I am ingesting logs from an on-prem logstash to Elastic Cloud. My Logstash instance has persistent queue enabled. I ingested a large set of data, about 50 million events from my on-prem Elasticsearch instance using the Elasticsearch input, and saw the Logstash queue fill and then empty. My Logstash queue has been empty for five hours now and when I search for the logs that I ingested, the number of events on-prem do not match what's in the cloud. When I refresh the cloud instance, the number is slowly going up. Is there some kind of queue or cache of some sort in Elastic Cloud?
How do you check/verify this? Are you using the cat indices API?
No, there is no built in queue. Depending on how you are verifying the document count, one reason for data to show up over time is that the timesatmp set for indexed data is incorrect. All timestamps indexed into Elasticsearch are in UTC timezone so ingesting local timezone timestamps without timezone specified may make data appear to show up over time as they future dated.

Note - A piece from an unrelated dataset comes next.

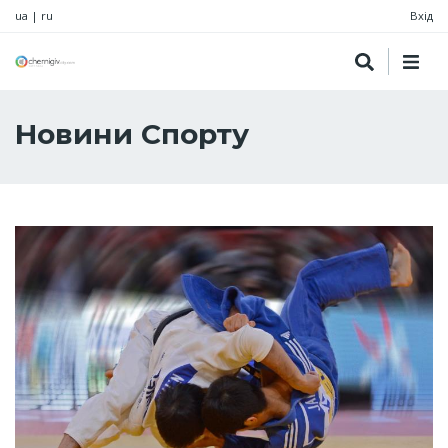
ua
|
ru
Вхід
Новини Спорту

It would help if you could share a document that showed up late as well as your Logstash pipeline.
I configured logstash to pull all documents in a specific index and configured the input to also add the old index name to a new field in each event. I then pull up Kibana's Discover and filter on-prem and Elastic Cloud by that index name to get the total number.
I'm checking my Logstash persistent queue using Kibana's monitoring page. However, I just looked at the pipeline metrics and it shows it's still pulling in documents on the Elasticsearch input...at a significantly slower rate. Initial ingest rate was about 4,100 events/second but it tailed off to about 900 events/second....wonder why it's doing that...
Are you specifying the document ID in your Elasticsearch output? If you do, each insert will be treated as a potential update, which often slows down the indexing throughput as the dstimation index size grows.
At the moment, I am not.
I managed to flatten the curve and increase throughput to where my cloud instance is now the bottleneck. I currently have 8 vCPU assigned to the VM with 32 GB of RAM. I upped
pipeline.workers to 32, set the Elasticsearch
size to 7500, and
scroll to 8m.
Initial ingest hits 9,400 e/s with a final rate of 3,400 e/s. 2.29 and 3.7 times higher respectively...can't complain about those gains. 45 million documents processed by Logstash in about 2 hours.
This topic was automatically closed 28 days after the last reply. New replies are no longer allowed.